A cada 15 segundos, uma mulher é agredida no Brasil.
O Brasil é um dos países que mais sofre com a violência doméstica: 23% das mulheres brasileiras estão sujeitas a esse tipo de violência.
Pelo menos uma em cada três mulheres ao redor do mundo sofre algum tipo de violência durante sua vida.
A violência doméstica é a principal causa de morte e deficiência entre mulheres de 16 a 44 anos de idade e mata mais do que câncer e acidentes de trânsito.
Cerca de 70% das vítimas de assassinato do sexo feminino foram mortas por seus maridos ou companheiros.

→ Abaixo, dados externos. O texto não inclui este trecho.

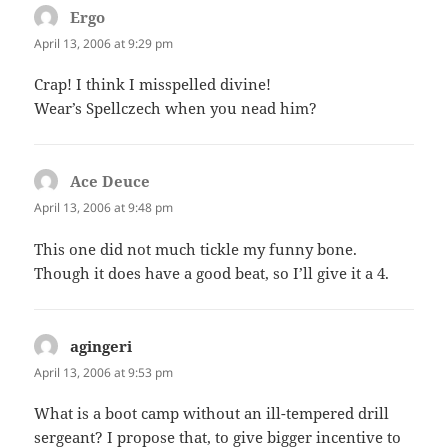
Ergo
says:
April 13, 2006 at 9:29 pm
Crap! I think I misspelled divine!
Wear’s Spellczech when you nead him?
Ace Deuce
says:
April 13, 2006 at 9:48 pm
This one did not much tickle my funny bone.
Though it does have a good beat, so I’ll give it a 4.
agingeri
says:
April 13, 2006 at 9:53 pm
What is a boot camp without an ill-tempered drill
sergeant? I propose that, to give bigger incentive to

A violência contra a mulher atinge indistintamente mulheres de todas as classes sociais, raças e etnias, religiões e culturas.
A violência contra a mulher produz consequências emocionais devastadoras, muitas vezes irreparáveis, e impactos graves sobre a saúde mental sexual e reprodutiva da mulher.

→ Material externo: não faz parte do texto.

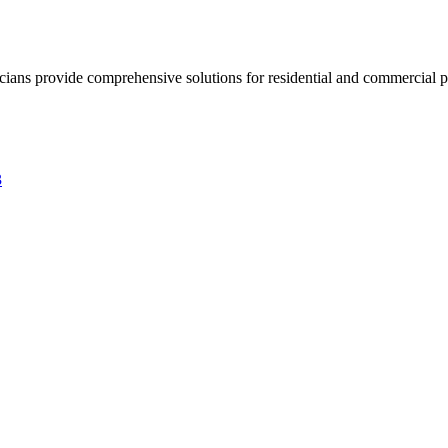
ricians provide comprehensive solutions for residential and commercial pr
3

Mais de 40% das ações violentas resultam em lesões corporais graves decorrentes de socos, tapas, chutes, amarramentos, queimaduras, espancamentos e estrangulamentos.
A violência ou mesmo o medo da violência aumenta a vulnerabilidade da mulher à infecção pelo HIV/AIDS e outras doenças sexualmente transmissíveis. O temor de sofrer violência pode, por exemplo, fazer com que a mulher se submeta a relações sexuais desprotegida.
Quando a mulher sofre qualquer tipo de agressão na rua, estará amparada, como todo cidadão, pelas leis comuns, devendo procurar imediatamente a delegacia mais próxima.
Quando a violência é praticada em casa, por familiares, por pessoas que convivem no mesmo ambiente doméstico – mesmo que não sejam parentes (ex.: agregados, hóspedes etc.) – ou pelo marido, companheiro ou companheira, a mulher agredida terá a proteção da
Lei no11.340, que fi cou conhecida como “Lei Maria da Penha”.